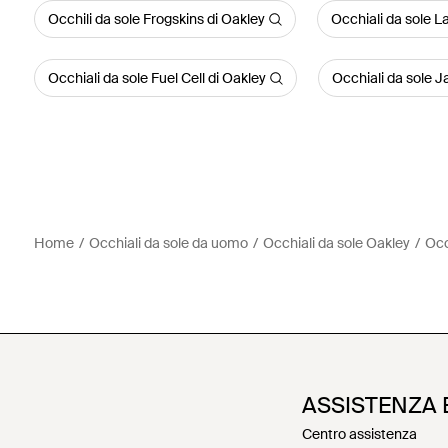
Occhili da sole Frogskins di Oakley
Occhiali da sole L
Occhiali da sole Fuel Cell di Oakley
Occhiali da sole 
Home
Occhiali da sole da uomo
Occhiali da sole Oakley
Occ
ASSISTENZA 
Centro assistenza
______
In the listing, find every line containing the word "sole" and list it.

Occhili da sole Frogskins di Oakley
Occhiali da sole L
Occhiali da sole Fuel Cell di Oakley
Occhiali da sole 
Occhiali da sole da uomo
Occhiali da sole Oakley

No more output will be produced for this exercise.